BlakYaks

View Original

Managing large-scale cloud infrastructure platforms with code 

Are you running large scale Cloud Infrastructure platforms? Manage entirely with code! 

Cloud engineering teams invest significant time, energy and money automating the deployment of their cloud platforms using modern Infrastructure as Code (IaC) tools and methods. However, the value of this upfront investment is often eroded in scenarios where traditional operations teams make subsequent changes using the Azure admin UIs or with PowerShell scripts. 

If your cloud platforms have any genuine scale to them, you should ensure your teams manage these platforms with code throughout their entire life cycle.  It does not matter what those platforms are, you must deploy and maintain them with code. This includes but is not limited to: 

  • Azure landing zones (tenants, subscriptions, resource groups). 

  • AKS container platforms. 

  • Azure Red Hat OpenShift platforms. 

  • Azure-hosted data platforms (e.g. Azure data warehouse, Databricks). 
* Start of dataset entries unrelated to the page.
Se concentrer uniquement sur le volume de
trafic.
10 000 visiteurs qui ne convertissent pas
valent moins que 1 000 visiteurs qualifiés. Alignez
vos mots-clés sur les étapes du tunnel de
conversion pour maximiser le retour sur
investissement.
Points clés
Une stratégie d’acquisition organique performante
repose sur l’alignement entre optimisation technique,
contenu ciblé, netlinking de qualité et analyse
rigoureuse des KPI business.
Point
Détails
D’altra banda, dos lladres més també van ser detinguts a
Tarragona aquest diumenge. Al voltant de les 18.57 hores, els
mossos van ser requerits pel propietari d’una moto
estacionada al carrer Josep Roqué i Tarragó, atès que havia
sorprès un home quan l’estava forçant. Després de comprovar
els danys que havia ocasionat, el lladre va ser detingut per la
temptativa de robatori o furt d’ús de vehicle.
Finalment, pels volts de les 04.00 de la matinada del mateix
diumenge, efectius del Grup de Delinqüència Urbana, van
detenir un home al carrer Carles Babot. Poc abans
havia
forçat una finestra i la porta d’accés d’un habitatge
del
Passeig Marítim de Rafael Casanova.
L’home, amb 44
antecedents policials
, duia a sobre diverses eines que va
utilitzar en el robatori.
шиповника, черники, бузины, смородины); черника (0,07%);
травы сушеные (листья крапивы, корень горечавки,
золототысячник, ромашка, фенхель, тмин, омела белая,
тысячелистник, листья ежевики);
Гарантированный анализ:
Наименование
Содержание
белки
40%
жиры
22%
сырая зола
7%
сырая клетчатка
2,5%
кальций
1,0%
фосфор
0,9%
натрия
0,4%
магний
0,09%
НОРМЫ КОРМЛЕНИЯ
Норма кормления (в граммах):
  • Azure ETL data solutions. 

  • IaaS / VM platforms. 

  • Integrated PaaS solutions. 

Be rigorous in ensuring that your modern cloud platforms are managed entirely with code and resist all temptation to use the cloud platform provider’s user interface and admin tools. The moment you begin to make changes using those tools you immediately start to invalidate and erode the value of the deployment code. 

Integrating IaC code libraries into mature DevSecOps processes and CICD pipelines

Also make sure these IaC code libraries are integrated into mature DevSecOps processes and CICD pipelines. Do these things well and the business benefits become crystal clear. During my 30 years working with, for and alongside CIOs, there is always a common set of strategic themes and major considerations / challenges that surface when managing large-scale technology infrastructure.
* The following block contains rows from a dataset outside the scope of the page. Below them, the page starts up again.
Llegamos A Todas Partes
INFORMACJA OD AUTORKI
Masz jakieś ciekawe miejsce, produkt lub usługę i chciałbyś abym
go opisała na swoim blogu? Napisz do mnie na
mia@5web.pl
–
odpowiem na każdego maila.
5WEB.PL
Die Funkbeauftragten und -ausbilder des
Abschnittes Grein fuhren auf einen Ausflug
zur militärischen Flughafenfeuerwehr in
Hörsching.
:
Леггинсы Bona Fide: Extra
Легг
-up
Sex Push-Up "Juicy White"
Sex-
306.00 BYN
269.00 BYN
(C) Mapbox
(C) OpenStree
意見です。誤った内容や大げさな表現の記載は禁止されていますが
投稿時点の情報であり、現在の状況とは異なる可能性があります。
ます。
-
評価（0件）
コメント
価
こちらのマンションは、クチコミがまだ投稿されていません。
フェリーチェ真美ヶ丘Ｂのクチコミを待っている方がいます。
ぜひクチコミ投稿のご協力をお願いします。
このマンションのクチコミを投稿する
These challenges typically prevail across the full spectrum of hardware, software and services: 

  • Tight management and optimisation of the infrastructure cost base. 

  • Controlling and managing platform risks (e.g., security and compliance). 

  • Ensuring that platforms remain stable as they scale, and that capacity is understood and well-managed.  

  • Providing the business with new features, new capabilities that provide competitive edge (e.g., more scale, faster to market, better online experiences, simplified operations). 

  • Responding to growing business demand for new services whilst managing all of the above. 

There are clear benefits in making the switch to IaC-managed platforms that should be a key part of senior platforms teams strategy.  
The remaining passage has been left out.